YOU GET A LOT FOR YOUR
MONEY, BUT . . .
Well, what conclusion can be reached of this mixed bag of tricks with its complex set of account codes, rigid method for processing inventory transactions and printing business documents, severe limitations on the accumulation of sales data and complexities in modifying accounts and the related financial statements? I doubt whether this is a serious candidate for anything other than a small business operating on a single computer. There are too many limitations to make it viable for a business with complex processing requirements or large transaction volumes. The networds capability might interest a small user who would like a second monitor on the boss's desk just so that he can look up information. Anyone with large transaction volumes or multiple input stations should be concerned about ease of data entry and operating speed.
The program is not a good candidate for teaching because of its unusual blend of general ledger and other accounts. Any prospective user who is unfamiliar with accounting theory will need outside help just to get started, more help than required by packages with simpler account charts.
Users interested in dynamic sales management will want to look elsewhere. There is virtually no provision for sales commissions or for the kind of sales analysis that is vital for running a sales department.
The inventory module might be adequate for a small operation if its restricted treatment of inventory locations, decimals, inventory codes, and unit designations is acceptable. However, today, when purchasing is critical to so many businesses, the lack of adequate alternate vendor date may be a serious drawback.
The lack of a job cost module should mark pacioli off limits for anyone in a contracting related business, even if they are not yet big enough for this function.

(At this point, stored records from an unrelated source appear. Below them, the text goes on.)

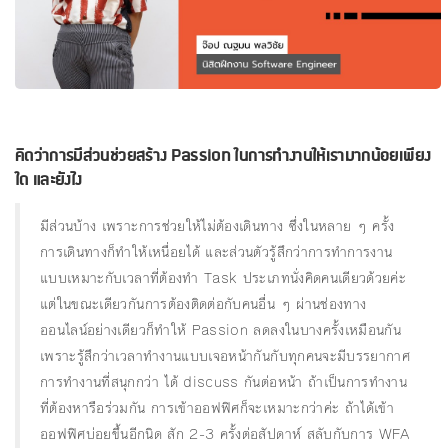
คิดว่าการมีส่วนช่วยสร้าง Passion ในการทํางานให้เรามากน้อยเพียง
ใด และยังไง
มีส่วนบ้าง เพราะการช่วยให้ไม่ต้องเดินทาง ซึ่งในหลาย ๆ ครั้ง
การเดินทางก็ทำให้เหนื่อยได้ และส่วนตัวรู้สึกว่าการทำการงาน
แบบเหมาะกับเวลาที่ต้องทำ Task ประเภทนั่งคิดคนเดียวด้วยค่ะ
แต่ในขณะเดียวกันการต้องติดต่อกับคนอื่น ๆ ผ่านช่องทาง
ออนไลน์อย่างเดียวก็ทำให้ Passion ลดลงในบางครั้งเหมือนกัน
เพราะรู้สึกว่าเวลาทำงานแบบเจอหน้ากันกับทุกคนจะมีบรรยากาศ
การทำงานที่สนุกกว่า ได้ discuss กันต่อหน้า ถ้าเป็นการทำงาน
ที่ต้องหารือร่วมกัน การเข้าออฟฟิศก็จะเหมาะกว่าค่ะ ถ้าได้เข้า
ออฟฟิศบ่อยขึ้นอีกนิด สัก 2-3 ครั้งต่อสัปดาห์ สลับกับการ WFA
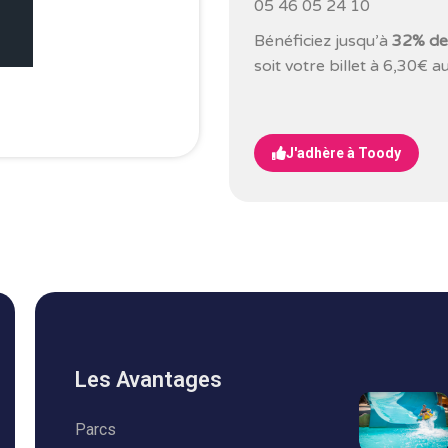
05 46 05 24 10
Bénéficiez jusqu’à
32% de
soit votre billet à 6,30€
au
J'adhère à Toody
Les Avantages
Parcs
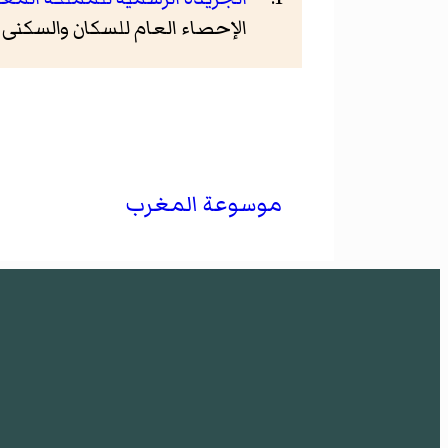
الإحصاء العام للسكان والسكنى 2014.
موسوعة المغرب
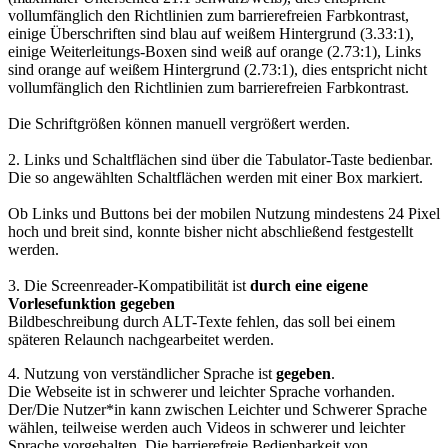
vollumfänglich den Richtlinien zum barrierefreien Farbkontrast,
einige Überschriften sind blau auf weißem Hintergrund (3.33:1),
einige Weiterleitungs-Boxen sind weiß auf orange (2.73:1), Links
sind orange auf weißem Hintergrund (2.73:1), dies entspricht nicht
vollumfänglich den Richtlinien zum barrierefreien Farbkontrast.
Die Schriftgrößen können manuell vergrößert werden.
2. Links und Schaltflächen sind über die Tabulator-Taste bedienbar.
Die so angewählten Schaltflächen werden mit einer Box markiert.
Ob Links und Buttons bei der mobilen Nutzung mindestens 24 Pixel
hoch und breit sind, konnte bisher nicht abschließend festgestellt
werden.
3. Die Screenreader-Kompatibilität ist
durch eine eigene
Vorlesefunktion gegeben
Bildbeschreibung durch ALT-Texte fehlen, das soll bei einem
späteren Relaunch nachgearbeitet werden.
4. Nutzung von verständlicher Sprache ist
gegeben
.
Die Webseite ist in schwerer und leichter Sprache vorhanden.
Der/Die Nutzer*in kann zwischen Leichter und Schwerer Sprache
wählen, teilweise werden auch Videos in schwerer und leichter
Sprache vorgehalten. Die barrierefreie Bedienbarkeit von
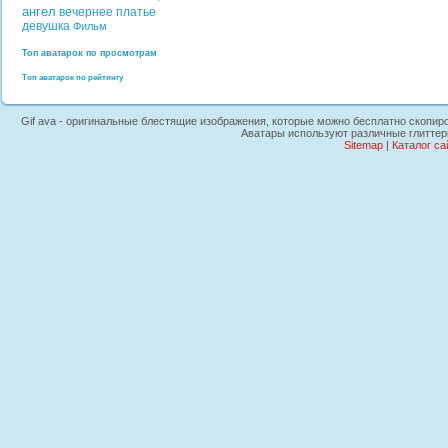
ангел
вечернее платье
девушка
Фильм
Топ аватарок по просмотрам
Топ аватарок по рейтингу
Gif ava - оригинальные блестящие изображения, которые можно бесплатно скопиров
Аватары используют различные глиттер
Sitemap
|
Каталог са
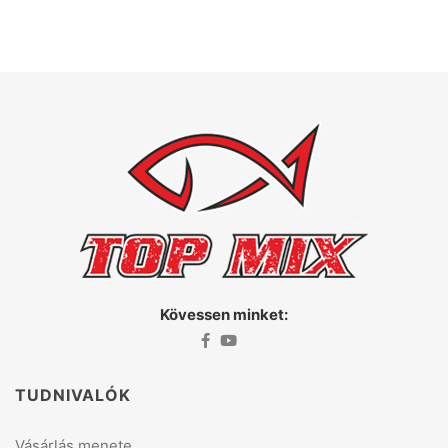
Kövessen minket:
TUDNIVALÓK
Vásárlás menete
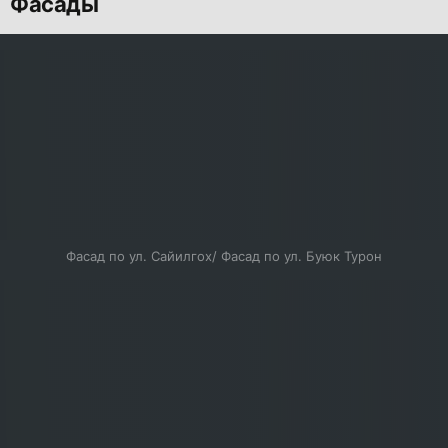
Фасады
Фасад по ул. Сайилгох/ Фасад по ул. Буюк Турон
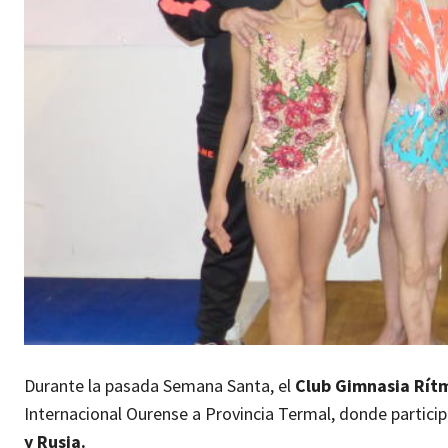
Durante la pasada Semana Santa, el
Club Gimnasia Rítm
Internacional Ourense a Provincia Termal, donde partic
y Rusia.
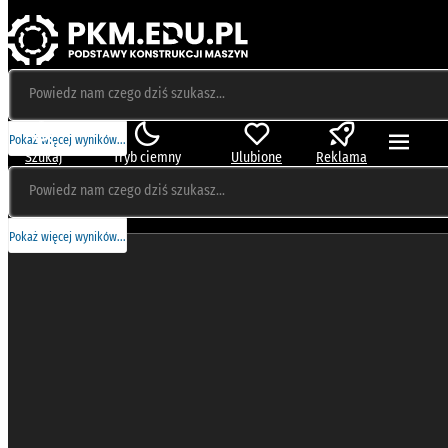
Pokaż więcej wyników...
Szukaj
Tryb ciemny
Ulubione
Reklama
Pokaż więcej wyników...
BAZA WIEDZY
Wiadomości podstawowe
Wały i osie
Łożyska
Łożyska – jak dobieramy?
Łożyska toczne kulkowe
Łożyska toczne wałeczkowe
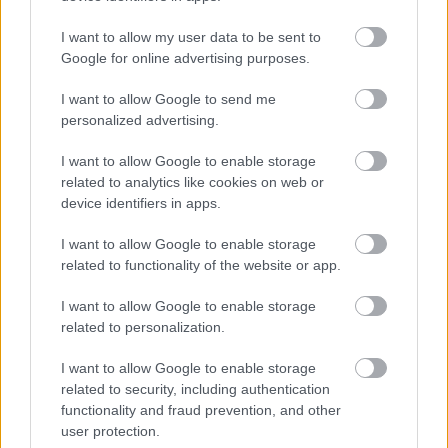
I want to allow my user data to be sent to
Google for online advertising purposes.
I want to allow Google to send me
personalized advertising.
Διάβασε όλα τα
τελευταία νέα
της αθλητικής
επικαιρότητας. Μάθε για όλους τους
live αγώνες σήμερα
I want to allow Google to enable storage
και δες τις
αθλητικές μεταδόσεις
της ημέρας και της
related to analytics like cookies on web or
εβδομάδας μέσα από το υπερπλήρες Πρόγραμμα TV του
device identifiers in apps.
Gazzetta. Ακολούθησέ μας και στο
Google News
.
I want to allow Google to enable storage
related to functionality of the website or app.
I want to allow Google to enable storage
ΔΙΑΒΑΣΕ ΑΚΟΜΗ:
related to personalization.
EuroCup για Άρη: «Μεγάλα ονόματα, μεγαλύτερες
I want to allow Google to enable storage
φιλοδοξίες...»
related to security, including authentication
functionality and fraud prevention, and other
Άρης: Ενώνει τις δυνάμεις του με κορυφαίο αθλητικό
user protection.
brand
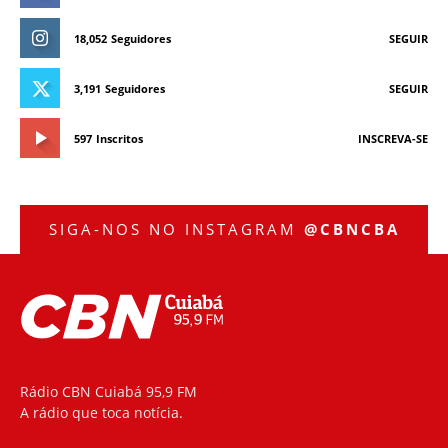
18,052
Seguidores
SEGUIR
3,191
Seguidores
SEGUIR
597
Inscritos
INSCREVA-SE
SIGA-NOS NO INSTAGRAM
@CBNCBA
Rádio CBN Cuiabá 95,9 FM
A rádio que toca notícia.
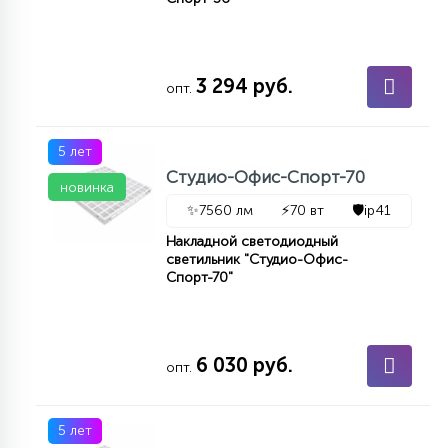
3 294 руб.
опт.
5 лет
Студио-Офис-Спорт-70
новинка
✨
7560 лм
⚡
70 вт
🛡️
ip41
Накладной светодиодный
светильник "Студио-Офис-
Спорт-70"
6 030 руб.
опт.
5 лет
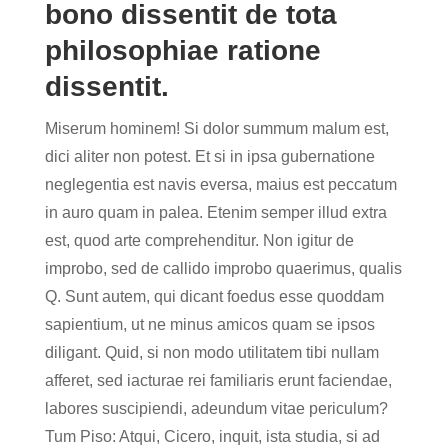
bono dissentit de tota
philosophiae ratione
dissentit.
Miserum hominem! Si dolor summum malum est,
dici aliter non potest. Et si in ipsa gubernatione
neglegentia est navis eversa, maius est peccatum
in auro quam in palea. Etenim semper illud extra
est, quod arte comprehenditur. Non igitur de
improbo, sed de callido improbo quaerimus, qualis
Q. Sunt autem, qui dicant foedus esse quoddam
sapientium, ut ne minus amicos quam se ipsos
diligant. Quid, si non modo utilitatem tibi nullam
afferet, sed iacturae rei familiaris erunt faciendae,
labores suscipiendi, adeundum vitae periculum?
Tum Piso: Atqui, Cicero, inquit, ista studia, si ad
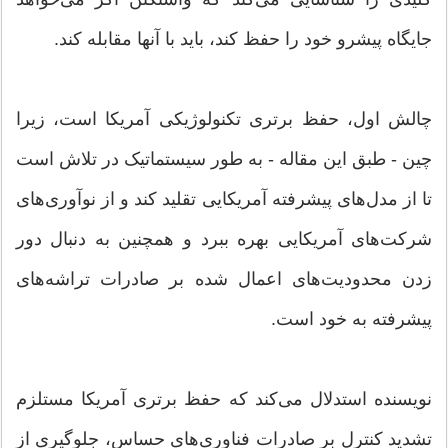
جایگاه پیشرو خود را حفظ کند، باید با آنها مقابله کند.
چالش اول، حفظ برتری تکنولوژیکی آمریکا است، زیرا
چین - طبق این مقاله - به طور سیستماتیک در تلاش است
تا از مدل‌های پیشرفته آمریکایی تقلید کند و از نوآوری‌های
شرکت‌های آمریکایی بهره ببرد و همچنین به دنبال دور
زدن محدودیت‌های اعمال شده بر صادرات تراشه‌های
پیشرفته به خود است.
نویسنده استدلال می‌کند که حفظ برتری آمریکا مستلزم
تشدید کنترل بر صادرات فناوری‌های حساس، جلوگیری از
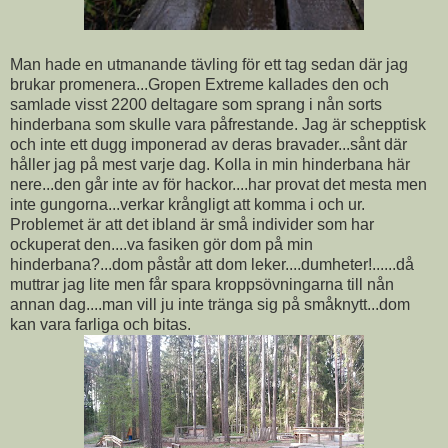
Man hade en utmanande tävling för ett tag sedan där jag
brukar promenera...Gropen Extreme kallades den och
samlade visst 2200 deltagare som sprang i nån sorts
hinderbana som skulle vara påfrestande. Jag är schepptisk
och inte ett dugg imponerad av deras bravader...sånt där
håller jag på mest varje dag. Kolla in min hinderbana här
nere...den går inte av för hackor....har provat det mesta men
inte gungorna...verkar krångligt att komma i och ur.
Problemet är att det ibland är små individer som har
ockuperat den....va fasiken gör dom på min
hinderbana?...dom påstår att dom leker....dumheter!......då
muttrar jag lite men får spara kroppsövningarna till nån
annan dag....man vill ju inte tränga sig på småknytt...dom
kan vara farliga och bitas.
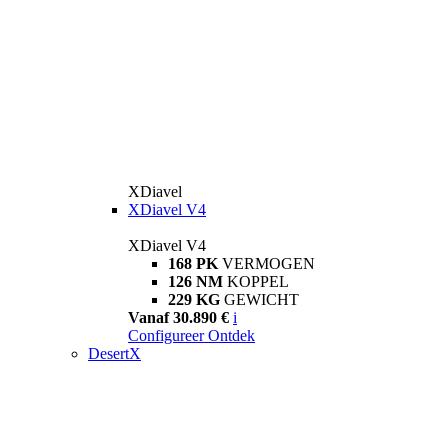
XDiavel
XDiavel V4
XDiavel V4
168 PK
VERMOGEN
126 NM
KOPPEL
229 KG
GEWICHT
Vanaf 30.890 €
i
Configureer
Ontdek
DesertX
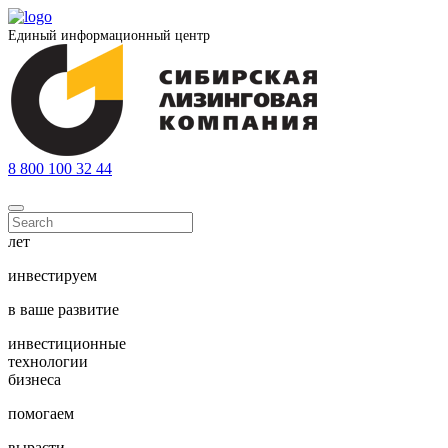
Единый информационный центр
8 800 100 32 44
лет
инвестируем
в ваше развитие
инвестиционные
технологии
бизнеса
помогаем
вырасти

I can think of two potential users. One is a person running a small business who has adequate knowledge of accounting and loves to hack around with computer programs. Such a person won't mind spending the time needed to get everything set up, modifying the chart of accounts and report specifications as required, getting the printer to obey and designing custom reports. The other person is a friend of the first person who is running a small consulting service or jobbing business, who couldn't care less about accounting features, but lets the software keep track of his customers and small inventory, print his bills, and provide some expense control.